I wouldn't. Sounds like she handled it the best way possible in the moment, and you said the information seemed to come as news to her. It wasn't on official gas station materials or signs. What would you hope to gain by complaining?
I wouldn't. Sounds like she handled it the best way possible in the moment, and you said the information seemed to come as news to her. It wasn't on official gas station materials or signs. What would you hope to gain by complaining?
There really is nothing to gain except the minute chance they give a lesson on ableism to the staff. Which I'm sure won't happen.
You addressed it and she hopefully will think twice in the future. I don't think escalating to her gas station management will create any positive change.
If you're really feeling like you should do something, could you send a training link to the manager?
"Hi, when I was in your store an employee made a comment that the equipment was being r****d. I pointed out why that language is offensive and she apologized professionally, but I wanted to pass along this tipsheet/website you could post for your employees to help them understand ableist language".

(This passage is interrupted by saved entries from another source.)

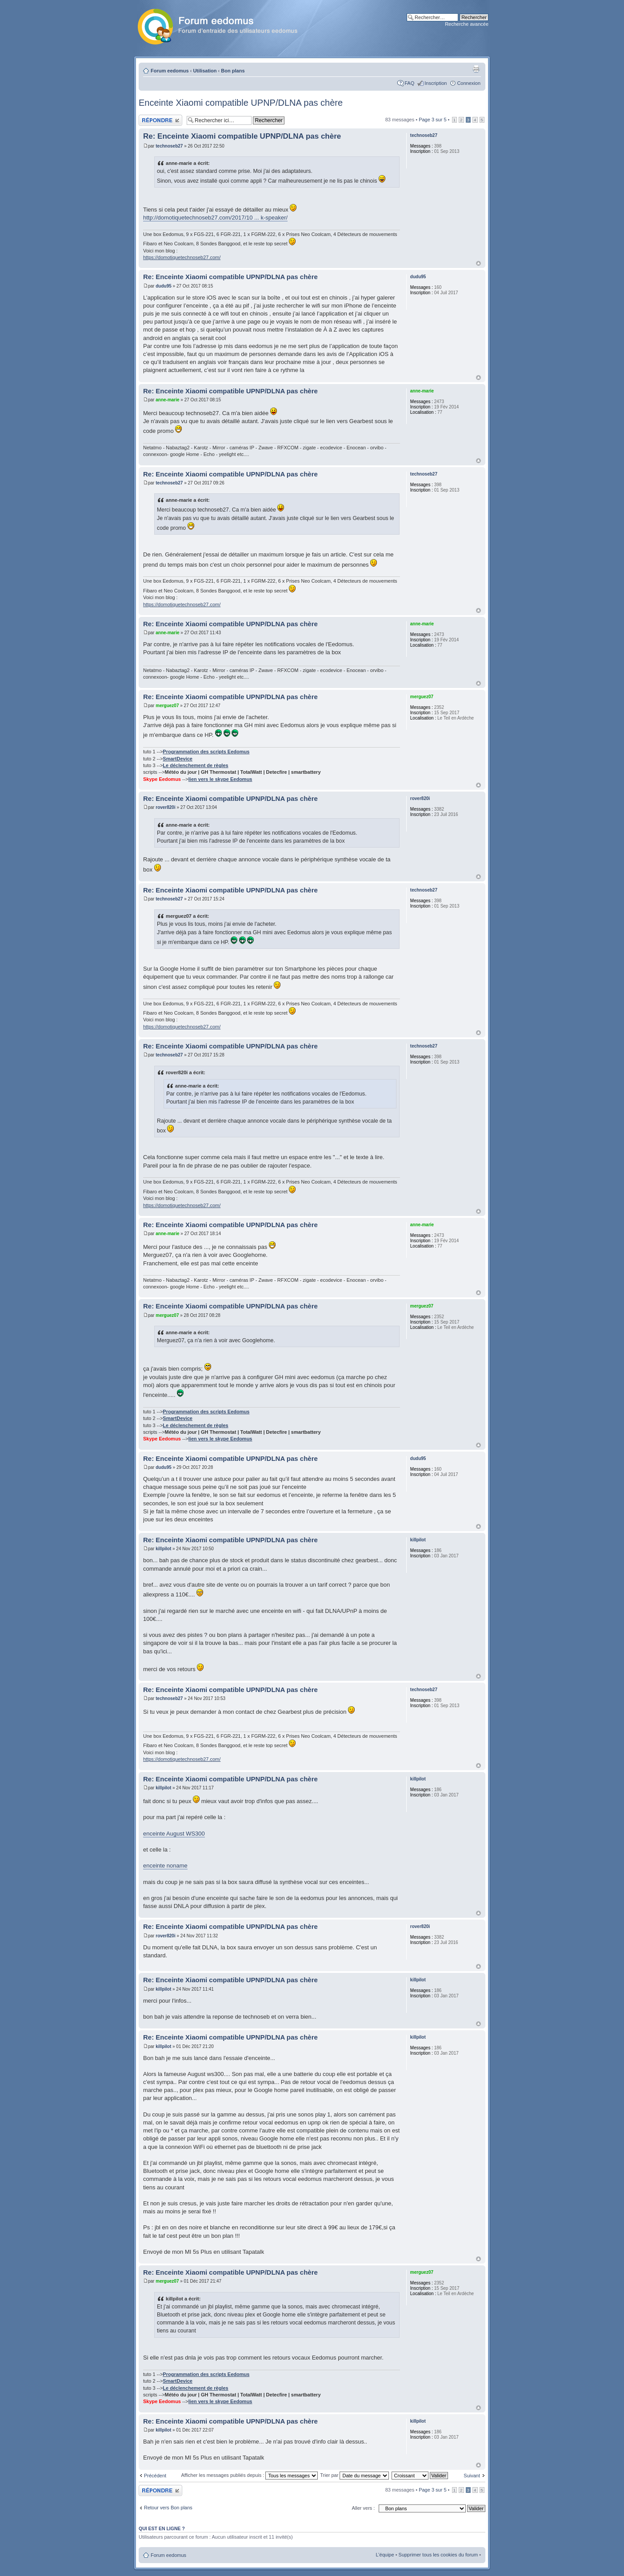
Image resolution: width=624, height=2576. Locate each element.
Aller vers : (363, 2508)
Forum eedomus (170, 70)
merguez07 (167, 705)
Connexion (468, 83)
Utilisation (204, 70)
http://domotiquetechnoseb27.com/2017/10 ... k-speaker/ (215, 217)
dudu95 (164, 286)
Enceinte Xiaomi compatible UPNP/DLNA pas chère (241, 103)
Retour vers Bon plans (168, 2507)
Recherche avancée (466, 24)
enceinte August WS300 (174, 1833)
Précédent (155, 2475)
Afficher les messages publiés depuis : (249, 2475)
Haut (478, 263)
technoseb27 (169, 146)
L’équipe (385, 2554)
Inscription (435, 83)
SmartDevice (177, 758)
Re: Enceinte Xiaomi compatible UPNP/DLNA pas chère (242, 136)
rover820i (165, 807)
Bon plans (232, 70)
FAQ (409, 83)
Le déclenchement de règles (195, 765)
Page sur (432, 119)
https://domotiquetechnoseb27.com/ (181, 257)
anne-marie (167, 399)
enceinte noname (165, 1865)
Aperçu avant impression (476, 69)
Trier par (354, 2475)
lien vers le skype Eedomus (220, 779)
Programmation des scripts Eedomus (206, 751)
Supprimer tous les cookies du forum (438, 2554)
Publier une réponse (160, 120)
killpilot (163, 1548)
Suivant (472, 2475)
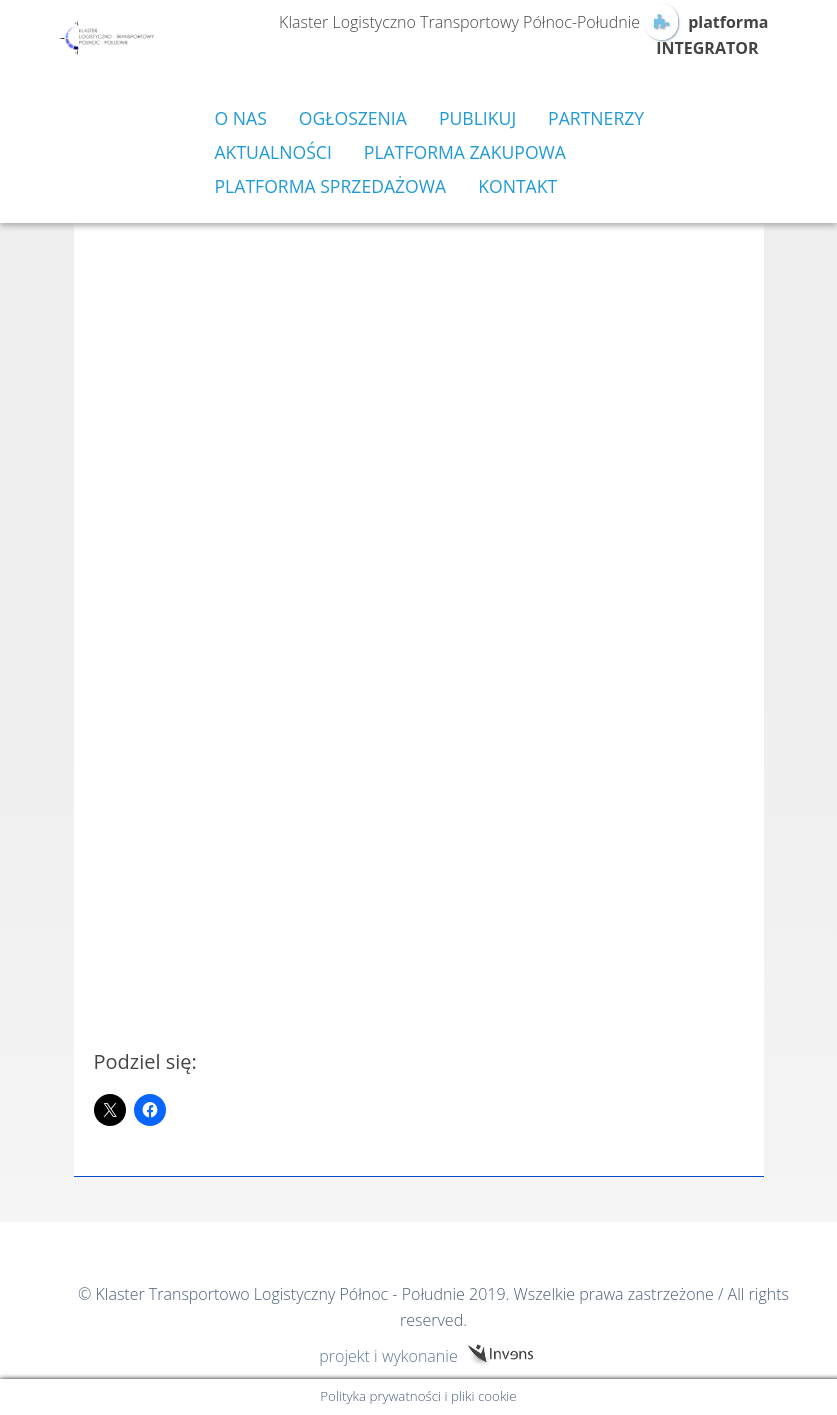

I would definitely not complain, as it sounds like she handled your feedback well.
I think the only likely outcomes of you complaining would be for her to either get in trouble OR for them to ignore it completely. Unless they have had other issues or the manager is sensitive about this themselves, they are unlikely to change their training to address this. To be honest, most companies don't do much in the way of training about disabilities and if they do, it's going to be about accommodations vs language. That doesn't mean they shouldn't - but a gas station seems like an unlikely place to lead the way on doing better.
You were given an opportunity to educate someone and did so with grace.
Assuming she listened respectfully and apologized sincerely, there is no reason to escalate this matter to management and risk her livelihood. I feel doing so would undo any change-of-heart you are trying to make.
I would not, for all of the reasons already listed. It would almost feel like you wanted to get her in trouble if you did. Had she responded differently I may feel differently.
Ok douche, go ahead and call it mud. My husband DID have halitosis. We addressed it after I talked to you girls on here and guess what? Years later, no problem. Mofongo, you're a cunt. Eat shit. ~anonnamus
If she learned from that moment right now that is her take away and she's likely to do better because she wants to do better. If she hears about it from her manager, her take away will be that she got in trouble and that will be her primary motivation (rather than an intrinsic sense that she wants to be a better person in the world). The former is more likely to stick and more likely to spill over into better in her personal life.
(I face something similar but different with my kid's pronouns all the time. My kid is often the first "they" child an adult has worked with. During our conversations when my kid isn't there, sometimes people slip up. When I acknowledge that it's a learning curve and I see they are trying, they often relax and actually make fewer mistakes.)